PROBLEM – Exactly the lines from the one that holds "hội ngay từ cái nhìn đ" to the end of the data below: retype these and nothing else.

SUPPLIED RECORDS –
===============
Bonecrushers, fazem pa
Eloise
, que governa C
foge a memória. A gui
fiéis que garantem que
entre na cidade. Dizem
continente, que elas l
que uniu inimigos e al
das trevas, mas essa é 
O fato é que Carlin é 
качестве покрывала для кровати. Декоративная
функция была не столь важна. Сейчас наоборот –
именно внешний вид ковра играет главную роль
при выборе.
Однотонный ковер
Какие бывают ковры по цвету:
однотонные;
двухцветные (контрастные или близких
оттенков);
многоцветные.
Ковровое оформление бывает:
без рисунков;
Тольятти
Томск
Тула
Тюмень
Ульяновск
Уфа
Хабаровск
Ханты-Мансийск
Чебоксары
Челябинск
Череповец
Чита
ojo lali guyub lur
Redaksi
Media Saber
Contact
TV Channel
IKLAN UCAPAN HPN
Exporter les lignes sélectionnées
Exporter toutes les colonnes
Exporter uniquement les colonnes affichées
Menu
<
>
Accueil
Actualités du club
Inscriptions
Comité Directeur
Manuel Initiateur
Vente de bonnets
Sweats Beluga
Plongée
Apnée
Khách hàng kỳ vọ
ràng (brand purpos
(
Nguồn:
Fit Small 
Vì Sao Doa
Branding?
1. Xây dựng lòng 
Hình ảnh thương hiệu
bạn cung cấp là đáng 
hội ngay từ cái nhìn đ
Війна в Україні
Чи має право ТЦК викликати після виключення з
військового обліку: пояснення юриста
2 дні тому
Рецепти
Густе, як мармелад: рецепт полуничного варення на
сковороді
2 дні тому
===============
RESPONSE AREA –
hội ngay từ cái nhìn đ
Війна в Україні
Чи має право ТЦК викликати після виключення з
військового обліку: пояснення юриста
2 дні тому
Рецепти
Густе, як мармелад: рецепт полуничного варення на
сковороді
2 дні тому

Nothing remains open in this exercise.